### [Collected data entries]
= = =
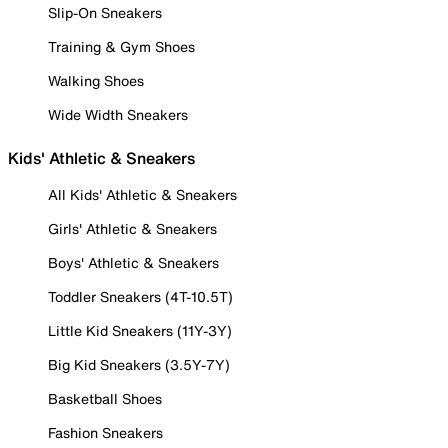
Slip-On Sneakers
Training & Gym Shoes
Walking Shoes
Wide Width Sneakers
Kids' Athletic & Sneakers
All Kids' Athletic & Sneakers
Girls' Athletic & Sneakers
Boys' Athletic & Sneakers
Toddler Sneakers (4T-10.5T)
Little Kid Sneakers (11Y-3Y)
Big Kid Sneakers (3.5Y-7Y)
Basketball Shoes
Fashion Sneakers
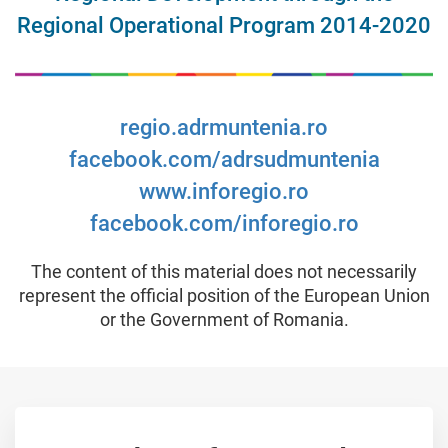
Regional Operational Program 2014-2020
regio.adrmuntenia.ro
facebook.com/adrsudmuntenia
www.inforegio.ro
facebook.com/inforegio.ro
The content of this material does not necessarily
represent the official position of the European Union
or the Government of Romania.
= = =
Give exactly the lines from the one with "regio.adrmuntenia.ro" to the end of the entries, nothing before them.

### [Answer to this exercise]
regio.adrmuntenia.ro
facebook.com/adrsudmuntenia
www.inforegio.ro
facebook.com/inforegio.ro
The content of this material does not necessarily
represent the official position of the European Union
or the Government of Romania.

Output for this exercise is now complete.